Provided information -
=-=-=

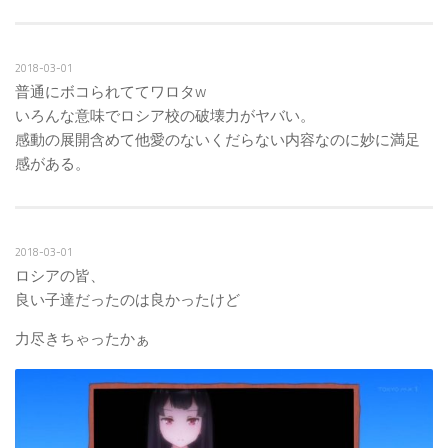
2018-03-01
普通にボコられててワロタw
いろんな意味でロシア校の破壊力がヤバい。
感動の展開含めて他愛のないくだらない内容なのに妙に満足
感がある。
2018-03-01
ロシアの皆、
良い子達だったのは良かったけど
力尽きちゃったかぁ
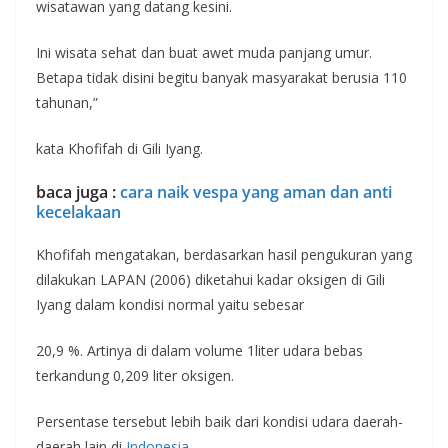
wisatawan yang datang kesini.
Ini wisata sehat dan buat awet muda panjang umur.
Betapa tidak disini begitu banyak masyarakat berusia 110
tahunan,”
kata Khofifah di Gili Iyang.
baca juga :
cara naik vespa yang aman dan anti
kecelakaan
Khofifah mengatakan, berdasarkan hasil pengukuran yang
dilakukan LAPAN (2006) diketahui kadar oksigen di Gili
Iyang dalam kondisi normal yaitu sebesar
20,9 %. Artinya di dalam volume 1liter udara bebas
terkandung 0,209 liter oksigen.
Persentase tersebut lebih baik dari kondisi udara daerah-
daerah lain di
Indonesia
.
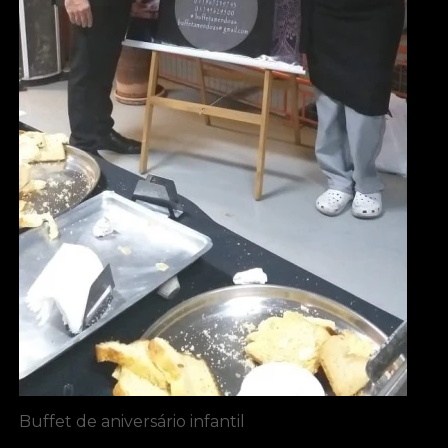
Buffet de aniversário infantil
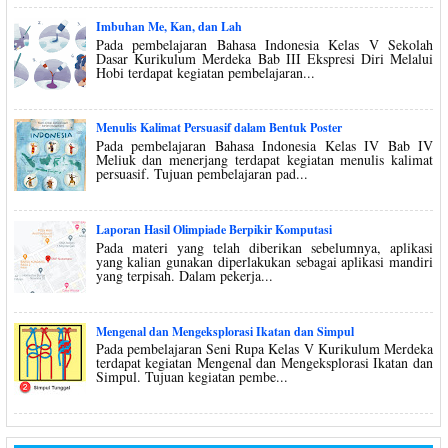
Imbuhan Me, Kan, dan Lah
Pada pembelajaran Bahasa Indonesia Kelas V Sekolah
Dasar Kurikulum Merdeka Bab III Ekspresi Diri Melalui
Hobi terdapat kegiatan pembelajaran...
Menulis Kalimat Persuasif dalam Bentuk Poster
Pada pembelajaran Bahasa Indonesia Kelas IV Bab IV
Meliuk dan menerjang terdapat kegiatan menulis kalimat
persuasif. Tujuan pembelajaran pad...
Laporan Hasil Olimpiade Berpikir Komputasi
Pada materi yang telah diberikan sebelumnya, aplikasi
yang kalian gunakan diperlakukan sebagai aplikasi mandiri
yang terpisah. Dalam pekerja...
Mengenal dan Mengeksplorasi Ikatan dan Simpul
Pada pembelajaran Seni Rupa Kelas V Kurikulum Merdeka
terdapat kegiatan Mengenal dan Mengeksplorasi Ikatan dan
Simpul. Tujuan kegiatan pembe...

=-=-=

What you should do -
Return each line of the entries that holds the string "Kurikulum".

Output of the exercise -
Dasar Kurikulum Merdeka Bab III Ekspresi Diri Melalui
Pada pembelajaran Seni Rupa Kelas V Kurikulum Merdeka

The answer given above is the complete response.